When bleary-eyed engineers began to log on to their laptops, the nature of the emergency became clear: Elon Musk’s tweet about the Super Bowl got less engagement than President Joe Biden’s.

Biden’s tweet, in which he said he would be supporting his wife in rooting for the Philadelphia Eagles, generated nearly 29 million impressions. Musk, who also tweeted his support for the Eagles, generated a little more than 9.1 million impressions before deleting the tweet in apparent frustration.

In the wake of those losses — the Eagles to the Kansas City Chiefs, and Musk to the president of the United States — Twitter’s CEO flew his private jet back to the Bay Area on Sunday night to demand answers from his team.

Within a day, the consequences of that meeting would reverberate around the world, as Twitter users opened the app to find that Musk’s posts overwhelmed their ranked timeline. This was no accident, Platformer can confirm: after Musk threatened to fire his remaining engineers, they built a system designed to ensure that Musk — and Musk alone — benefits from previously unheard-of promotion of his tweets to the entire user base.
 

This is not only going to cost Elon Musk the $100 million payout to this guy due to Elon's massive ignorance of whom his own top level employees are and what their contracts state, if he takes Elon to court, it's going to be MUCH MORE! What a colossal fuckup. Mocking and firing a guy with muscular dystrophy ON TWITTER for everyone to see violates California labor laws big time.

No wonder Elon freaked out and had an emergency Facetime with the guy, but reading his tweets afterward it doesn't look like Elon is getting off the hook.
 
I'd REALLY like to know why OhPleaseJustQuit thinks these last few tweets about Elon Musk are "fake news".

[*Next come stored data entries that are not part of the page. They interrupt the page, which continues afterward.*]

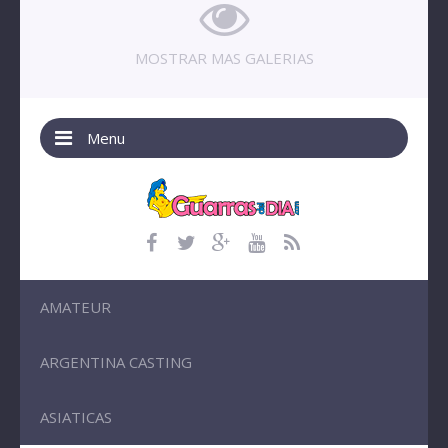
MOSTRAR MAS GALERIAS
Menu
AMATEUR
ARGENTINA CASTING
ASIATICAS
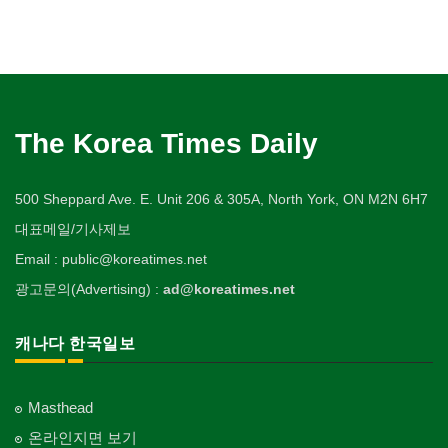
The Korea Times Daily
500 Sheppard Ave. E. Unit 206 & 305A, North York, ON M2N 6H7
대표메일/기사제보
Email : public@koreatimes.net
광고문의(Advertising) :
ad@koreatimes.net
캐나다 한국일보
Masthead
온라인지면 보기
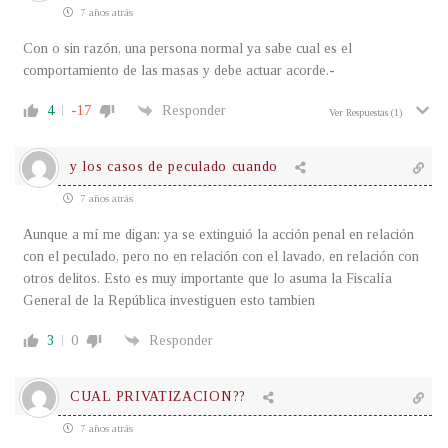
7 años atrás
Con o sin razón, una persona normal ya sabe cual es el
comportamiento de las masas y debe actuar acorde.-
4
-17
Responder
Ver Respuestas
(1)
y los casos de peculado cuando
7 años atrás
Aunque a mí me digan: ya se extinguió la acción penal en relación
con el peculado, pero no en relación con el lavado, en relación con
otros delitos. Esto es muy importante que lo asuma la Fiscalía
General de la República investiguen esto tambien
3
0
Responder
CUAL PRIVATIZACION??
7 años atrás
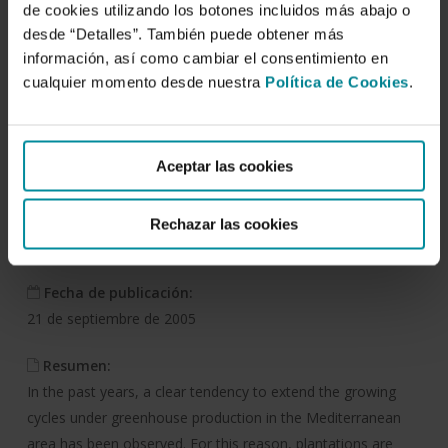
Comparación de distintos
de cookies utilizando los botones incluidos más abajo o
sistemas de refrigeración
desde “Detalles”. También puede obtener más
información, así como cambiar el consentimiento en
en invernadero parral en
cualquier momento desde nuestra
Política de Cookies
.
Almería.
Aceptar las cookies
Autor/es:
David Erik Meca Abad
,
Esteban Baeza Romero
,
Guillermo
Zaragoza
,
Jerónimo José Pérez Parra
,
Juan Carlos Gázquez
Rechazar las cookies
Garrido
,
Juan Carlos López Hernández
Fecha de publicación:
21 de septiembre de 2005
Resumen:
In the past years, a clear tendency to extend the growing
cycles under greenhouse production in the Mediterranean
area has been observed. For this reason, plantations are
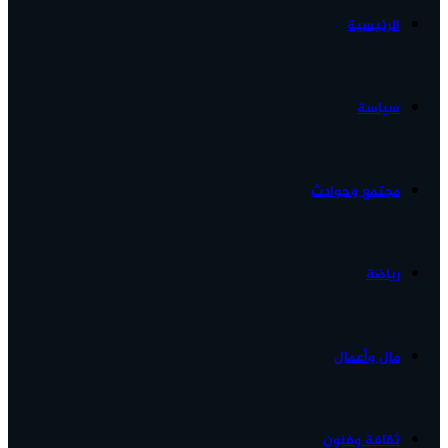
الرئيسية
الأخبار...
سياسة
مجتمع وحوادث
رياضة
مال وأعمال
ثقافة وفنون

The guy Halli who Elon ignorantly fired was the owner of a company that Twitter purchased. Any owner of such a company is, by contract, on a 'do not fire' list. Halli's contract with Twitter specifies a buyout of $100 million if he's fired.

These terms not disputed by Elon, Twitter, or anyone else.

So what makes this imbecile OhPleaseJustQuit think he/she is in any position to label this as fake news? Is it just a moron reflex?